Years ago, while in Romania on a Fulbright Fellowship, I was invited to attend a graduation ceremony at Academia de Stiinte Economice (Academy of Business Sciences), Romania’s premier business school.
I suppose because this joint Romanian-American executive MBA program was in its starting years, Romanian’s then-president Ion Iliescu participated in the ceremony.

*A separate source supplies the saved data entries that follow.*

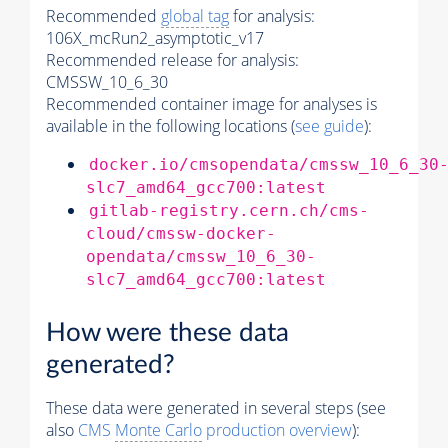
Recommended
global tag
for analysis:
106X_mcRun2_asymptotic_v17
Recommended release for analysis:
CMSSW_10_6_30
Recommended container image for analyses is
available in the following locations (
see guide
):
docker.io/cmsopendata/cmssw_10_6_30
slc7_amd64_gcc700:latest
gitlab-registry.cern.ch/cms-
cloud/cmssw-docker-
opendata/cmssw_10_6_30-
slc7_amd64_gcc700:latest
How were these data
generated?
These data were generated in several steps (see
also
CMS
Monte Carlo
production overview
):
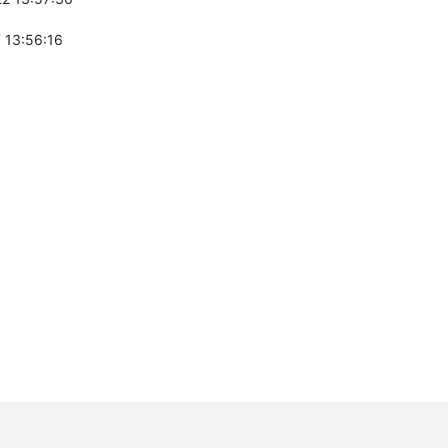
 13:56:16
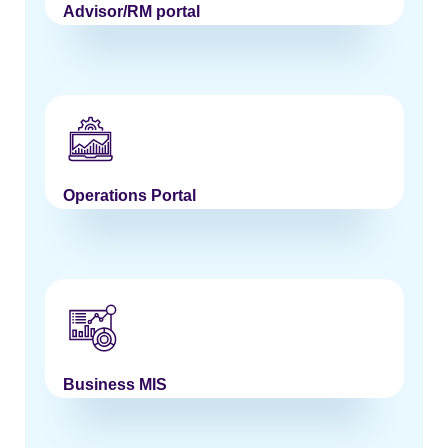
Advisor/RM portal
Operations Portal
Business MIS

Far more exciting to me, however, were the minutes during the academic procession when the audience stood and joined together in Brahms’ Academic Festival Overture. I love to sing, and, the Latin text being provided in the graduation booklet, was able to belt out the extremely singable music. “Gaudeamus igitur juvenes dum sumus,” the song starts, “Then let us rejoice in our youth,” and continues, appropriately enough: “Vivat academia, vivant professores…” “Long live academia, long live professors…”

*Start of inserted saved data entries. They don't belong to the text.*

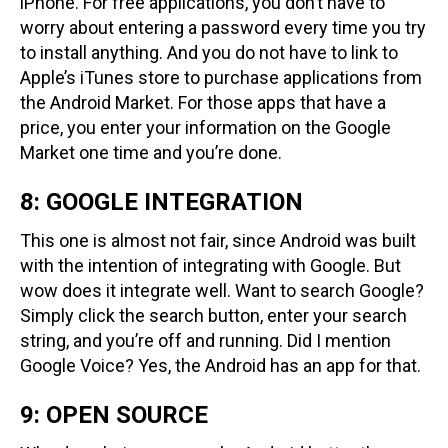
iPhone. For free applications, you don’t have to
worry about entering a password every time you try
to install anything. And you do not have to link to
Apple’s iTunes store to purchase applications from
the Android Market. For those apps that have a
price, you enter your information on the Google
Market one time and you’re done.
8: GOOGLE INTEGRATION
This one is almost not fair, since Android was built
with the intention of integrating with Google. But
wow does it integrate well. Want to search Google?
Simply click the search button, enter your search
string, and you’re off and running. Did I mention
Google Voice? Yes, the Android has an app for that.
9: OPEN SOURCE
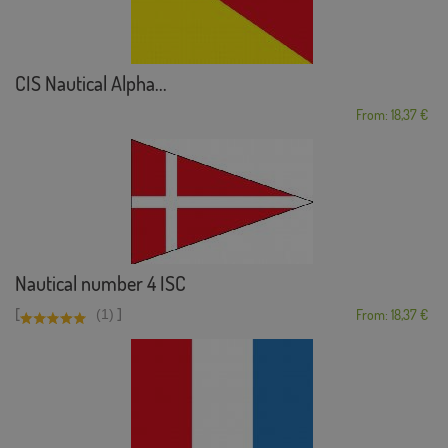
CIS Nautical Alpha...
From: 18,37 €
Nautical number 4 ISC
[
]
(1)
From: 18,37 €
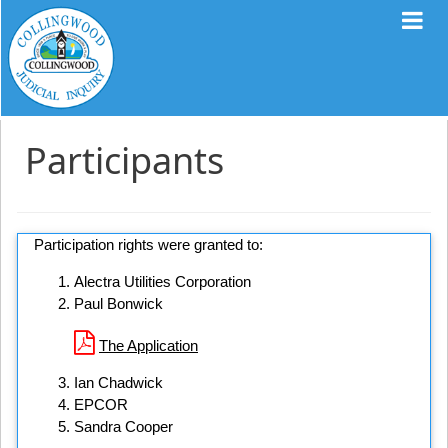
Participants
Participation rights were granted to:
Alectra Utilities Corporation
Paul Bonwick
The Application
Ian Chadwick
EPCOR
Sandra Cooper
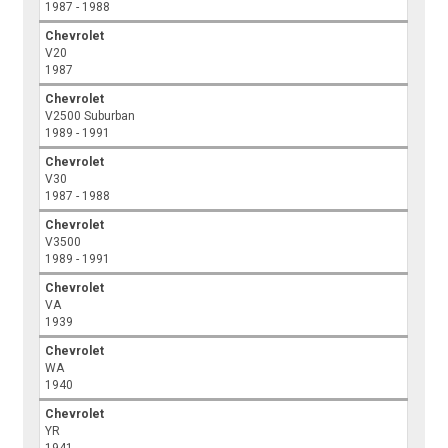
1987 - 1988
Chevrolet
V20
1987
Chevrolet
V2500 Suburban
1989 - 1991
Chevrolet
V30
1987 - 1988
Chevrolet
V3500
1989 - 1991
Chevrolet
VA
1939
Chevrolet
WA
1940
Chevrolet
YR
1941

Fast forward about a decade, and hop many degrees of longitude to Portland, Oregon, where I became part of a wonderful group of writers. We’d been together long enough that we’d jelled, we knew we had a special thing going, but one thing was still needed.
“A name,” one or the other of us would say, more and more often. “We need a name!”
In April 2009, putting procrastinating time to good use, Ruth began playing around with possible names for us.
Her initial idea was to make up an anagram based on our first initials, A, A, A, E, M, M, N, R, S. “Lots of nice vowels and consonants to choose from,” she said, and even came up with two possible names.
When I read her e-mail, I was impressed by the work she’d done. The two possibilities, though, seemed a bit heavy to me. And what if one day one of us moved on, another writer joined, but, gasp, didn’t have her initial included in the anagram?
Yet Ruth had also found a very intriguing Italian word. “Scriva appeals to me because it combines diva — Italian for a brilliantly talented woman in opera — and the Latin root for writing. And it’s got a bit of the vivace flavoring. [...] OK, my brain has run dry. It somebody else’s turn.”
Scriva—that sang out to me! I guess it was my turn. Ruth had set it all out: scriva… diva… vivace… My synapses fired, I remembered that joyful academic song from years before, and…
“How about Viva Scriva?” I replied.
Occasionally, at our critiques, one of us makes a comment that everyone deeply agrees with. With Viva Scriva, too, there was that unanimous sense of recognition. This was our name. We were Viva Scriva!
So, thank you, Brahms. Thank you, Academia de Stiinte Economice, and thank you, 13th century student who put your procrastinating time to good use writing “Gaudeamus igitur.” Most of all, of course, thank you, Ruth. ScrivaRuth.
**
If you really want to know more:
Ruth dug out one meaning of scriva, then I dug out a little more. This is what I understood and communicated to my fellow Scrivas:
So you know what we’re saying, see: http://italian.about.com/library/verb/blverb_scrivere.htm
…and especially the Subjunctive/Congiuntivo (i.e., = “I would write”–VERY appropriate!) and the Imperative (“write!”–though I don’t get what third person, AND singular, means exactly. I guess it’s addressed to a she or he).
Viva (and vivat) of course means “long live.”
Viva Scriva, as we coined it, means “Long live writing!” or “Long live the writers.”